> [What needs to be done]
Reproduce all the lines below exactly and omit the images.

> [Data in this exercise]
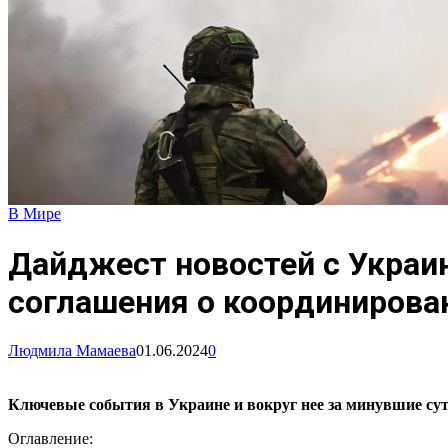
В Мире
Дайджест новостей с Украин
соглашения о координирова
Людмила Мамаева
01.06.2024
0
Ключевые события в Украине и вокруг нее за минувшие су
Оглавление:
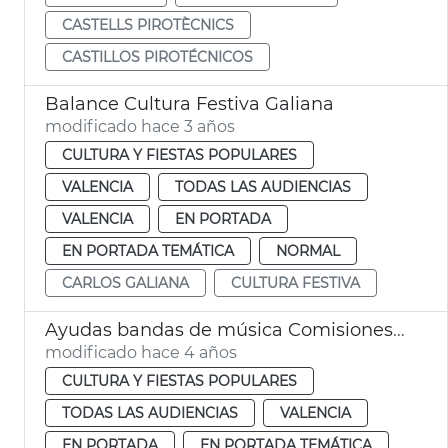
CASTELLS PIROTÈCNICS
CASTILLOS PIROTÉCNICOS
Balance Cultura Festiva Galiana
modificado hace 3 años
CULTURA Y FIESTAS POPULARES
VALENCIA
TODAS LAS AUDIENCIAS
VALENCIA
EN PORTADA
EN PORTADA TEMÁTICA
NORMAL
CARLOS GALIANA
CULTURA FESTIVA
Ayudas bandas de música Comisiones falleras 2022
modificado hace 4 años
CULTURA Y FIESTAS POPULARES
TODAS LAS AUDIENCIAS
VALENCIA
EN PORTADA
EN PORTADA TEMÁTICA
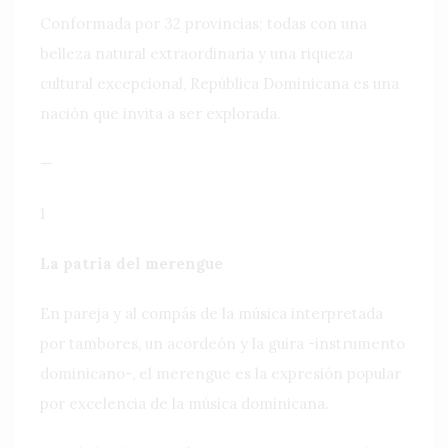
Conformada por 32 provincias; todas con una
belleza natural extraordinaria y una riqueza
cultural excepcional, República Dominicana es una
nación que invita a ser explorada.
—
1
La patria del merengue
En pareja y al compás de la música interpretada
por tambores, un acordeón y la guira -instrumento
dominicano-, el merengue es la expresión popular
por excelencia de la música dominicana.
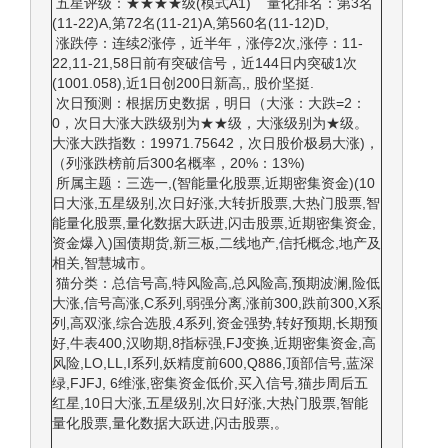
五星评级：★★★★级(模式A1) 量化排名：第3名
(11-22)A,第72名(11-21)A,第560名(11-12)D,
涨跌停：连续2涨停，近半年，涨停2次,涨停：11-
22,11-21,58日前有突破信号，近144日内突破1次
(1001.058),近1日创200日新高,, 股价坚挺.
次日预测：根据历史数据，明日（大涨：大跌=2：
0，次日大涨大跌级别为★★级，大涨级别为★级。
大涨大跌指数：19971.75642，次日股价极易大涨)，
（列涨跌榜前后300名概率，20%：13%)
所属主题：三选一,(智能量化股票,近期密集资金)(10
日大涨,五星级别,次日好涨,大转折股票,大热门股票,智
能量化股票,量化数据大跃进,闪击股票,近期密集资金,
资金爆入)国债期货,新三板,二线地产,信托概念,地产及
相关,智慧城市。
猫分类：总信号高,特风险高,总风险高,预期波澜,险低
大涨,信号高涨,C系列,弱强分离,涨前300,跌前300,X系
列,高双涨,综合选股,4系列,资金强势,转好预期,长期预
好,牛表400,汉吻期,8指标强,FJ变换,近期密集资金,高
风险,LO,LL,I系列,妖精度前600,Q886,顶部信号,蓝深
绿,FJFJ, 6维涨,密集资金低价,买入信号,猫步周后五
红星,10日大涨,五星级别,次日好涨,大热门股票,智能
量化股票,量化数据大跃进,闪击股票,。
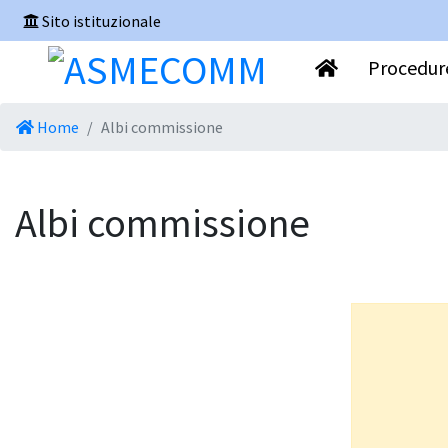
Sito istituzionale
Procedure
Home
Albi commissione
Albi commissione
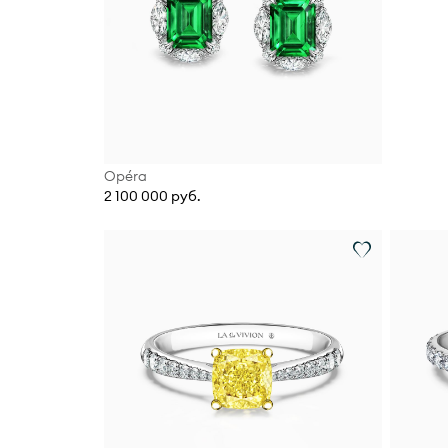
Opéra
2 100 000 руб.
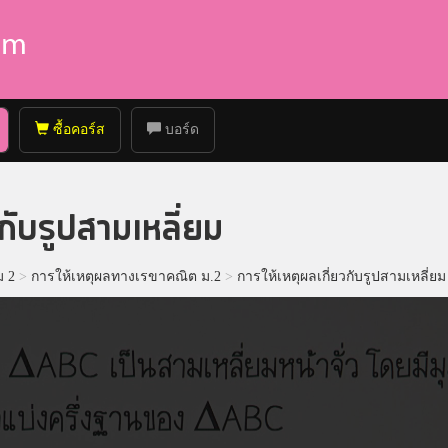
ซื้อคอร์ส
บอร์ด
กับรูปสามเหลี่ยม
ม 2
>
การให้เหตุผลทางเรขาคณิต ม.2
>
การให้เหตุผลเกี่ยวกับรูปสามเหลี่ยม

> [Answer section]
В Мире
Дайджест новостей с Украин
соглашения о координирова
Людмила Мамаева
01.06.2024
0
Ключевые события в Украине и вокруг нее за минувшие су
Оглавление:
CASTELLS PIROTÈCNICS
CASTILLOS PIROTÉCNICOS
Balance Cultura Festiva Galiana
modificado hace 3 años
CULTURA Y FIESTAS POPULARES
VALENCIA
TODAS LAS AUDIENCIAS
VALENCIA
EN PORTADA
EN PORTADA TEMÁTICA
NORMAL
CARLOS GALIANA
CULTURA FESTIVA
Ayudas bandas de música Comisiones falleras 2022
modificado hace 4 años
CULTURA Y FIESTAS POPULARES
TODAS LAS AUDIENCIAS
VALENCIA
EN PORTADA
EN PORTADA TEMÁTICA
Conformada por 32 provincias; todas con una
belleza natural extraordinaria y una riqueza
cultural excepcional, República Dominicana es una
nación que invita a ser explorada.
—
1
La patria del merengue
En pareja y al compás de la música interpretada
por tambores, un acordeón y la guira -instrumento
dominicano-, el merengue es la expresión popular
por excelencia de la música dominicana.
五星评级：★★★★级(模式A1) 量化排名：第3名
(11-22)A,第72名(11-21)A,第560名(11-12)D,
涨跌停：连续2涨停，近半年，涨停2次,涨停：11-
22,11-21,58日前有突破信号，近144日内突破1次
(1001.058),近1日创200日新高,, 股价坚挺.
次日预测：根据历史数据，明日（大涨：大跌=2：
0，次日大涨大跌级别为★★级，大涨级别为★级。
大涨大跌指数：19971.75642，次日股价极易大涨)，
（列涨跌榜前后300名概率，20%：13%)
所属主题：三选一,(智能量化股票,近期密集资金)(10
日大涨,五星级别,次日好涨,大转折股票,大热门股票,智
能量化股票,量化数据大跃进,闪击股票,近期密集资金,
资金爆入)国债期货,新三板,二线地产,信托概念,地产及
相关,智慧城市。
猫分类：总信号高,特风险高,总风险高,预期波澜,险低
大涨,信号高涨,C系列,弱强分离,涨前300,跌前300,X系
列,高双涨,综合选股,4系列,资金强势,转好预期,长期预
好,牛表400,汉吻期,8指标强,FJ变换,近期密集资金,高
风险,LO,LL,I系列,妖精度前600,Q886,顶部信号,蓝深
绿,FJFJ, 6维涨,密集资金低价,买入信号,猫步周后五
红星,10日大涨,五星级别,次日好涨,大热门股票,智能
量化股票,量化数据大跃进,闪击股票,。
Sito istituzionale
Procedure
Home
Albi commissione
Albi commissione
Opéra
2 100 000 руб.
ซื้อคอร์ส
บอร์ด
กับรูปสามเหลี่ยม
ม 2
>
การให้เหตุผลทางเรขาคณิต ม.2
>
การให้เหตุผลเกี่ยวกับรูปสามเหลี่ยม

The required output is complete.